Two peaks arch together, leaving a hole between them and something is looking at Bilbo through the fire.
He reels back, panting, his hand shooting up to the mantel! The Ring is on his finger before he realizes he's grabbed it, feeling a need to be unseen, to be protected-
The fire isn't giving off light anymore. The gray-ish, muted world around Bilbo makes it's own form of... visibility. Now the fire is nothing but decoration, moving and muted and dull.
Bilbo heaves a sigh of relief, feeling safe and secure once more. Some kind of tightness, some knot in his stomach, eases and loosens. Why had he left The Ring on the mantel for so long?
Chapter 8: The Warnings Of Orcs
Summary:
The Orcs bring a warning, though Thorin doesn't believe them. Meanwhile, it seems Bilbo can't escape prying dwarves.
Notes:
I still can't find a good resource to use for writing Black Speech, so sadly I can't add that level of realism. For now we'll have to settle on using bold as an indicator of Black Speech, I suppose.
Chapter Text
Thorin rode into the skirmish and began fighting without hesitation, his first act the swift decapitation of an Orc too busy blocking blows to notice him arriving.
It was a small pack of Orcs, but the merchants hadn't been expecting them. It was mid-spring by now, the Battle of the Five armies quite past, and there had been an assumption of Safety.
As Thorin pulled an Orc off of the mangled body of a merchant from Dale, no assumptions of such things were left in his mind.
The skirmish was over fast. Thorin had brought Dwalin and Gloin with him, along with four fighters from Dain's army. The Orcs didn't stand a chance, not with their numbers so few and weapons clearly having been used too much in the Battle before.

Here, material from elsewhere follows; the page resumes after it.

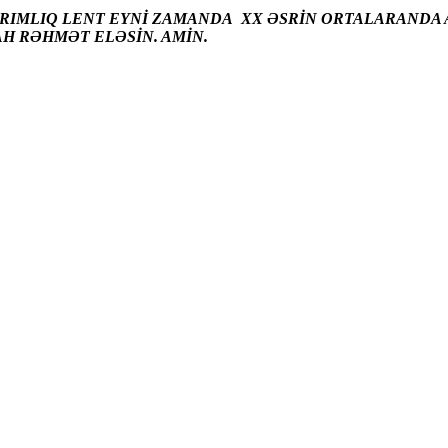
ARIMLIQ LENT EYNİ ZAMANDA XX ƏSRİN ORTALARANDA A
AH RƏHMƏT ELƏSİN. AMİN.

But as Thorin held the last Orc at the tip of Orcrist, he made a decision. With a nod at Dwalin, the Orc was restrained, and now Thorin stands before it with something akin to curiosity. It snarls at Thorin and opens it's foul mouth to spew Black Speech into the air. "Dwarf-scum!"
Thorin is familiar with that phrase by now. And he had found, buried deep within ancient tomes in his grandfather's personal library, a book. A book telling how to understand Black Speech, originally written in order to understand orders given by Orc Leaders during wars so that the Dwarves could be better prepared in battle.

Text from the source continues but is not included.